Number 17: Winter 2002

 

Right Side Up

By Alan Mitchell

Alan Mitchell’s Right Side Up is a textbook of “new” marketing. It seeks to be to the Information Age what Kotler was to the mass-marketing age. The key difference is that marketing is moving towards being driven by consumers not marketers. This is the complete reverse of the traditional marketing process.

The consumer in control is the central theme that underlies much of the new marketing. This is the new reality with which marketers now have to work. No longer will they be able to produce a product or service and sell it to as many people as possible using tools of mass communication. Instead they will have to become highly focused on the consumer, individual consumers, producing what they are looking for, when they want it and at the price they demand.
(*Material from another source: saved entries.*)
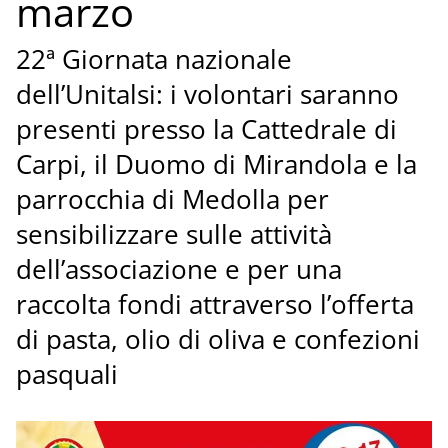
marzo
22ª Giornata nazionale
dell’Unitalsi: i volontari saranno
presenti presso la Cattedrale di
Carpi, il Duomo di Mirandola e la
parrocchia di Medolla per
sensibilizzare sulle attività
dell’associazione e per una
raccolta fondi attraverso l’offerta
di pasta, olio di oliva e confezioni
pasquali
The old system of wealth creation is breaking down. The Internet is often cited but that is just way in which, for example, consumers are able to increase their knowledge. The knowledgeable consumer is no longer a pawn in the advertiser’s game. Consumers are becoming increasingly marketing aware, they can dissect marketing strategies and look beyond the brand to learn more about the company. Brands no longer represent a mask for companies to hide behind. This places them in the driving seat in the relationship with marketers. They want to control the dialogue while marketers tend to only know how to conduct a monologue. This is one of the major changes in the buyer seller relationship. The new relationship is focused on the buyer (the consumer) not the seller (the marketer).

The new marketing territory is up for grabs. There is a shift, albeit slow, away from traditional marketing tools. Seller-centric marketing becomes buy-centric marketing. This is a product of the information age where consumers have more information at their disposal, enabling them to make informed choices. The consumer is organised. They are better organised individually bit also in groups. We are seeing the rise of consumer agents. These are organisations, often on-line, that represent consumers' interests, not the manufacturers. Examples are services that compares prices or that enable consumers to group together to obtain lower prices from manufacturers. 

While this major underlying shift has origins far wider than the Internet, the move towards on-line communications has certainly speeded up the changes.

Alan Mitchell has written a book that addresses the new and evolving marketing landscape. It covers a multitude of topic areas. It can be criticised as it relies too heavily on quotes from other books and does not have enough examples to illustrate the different concepts. Nevertheless, it acts as a useful guide to marketing in the near future.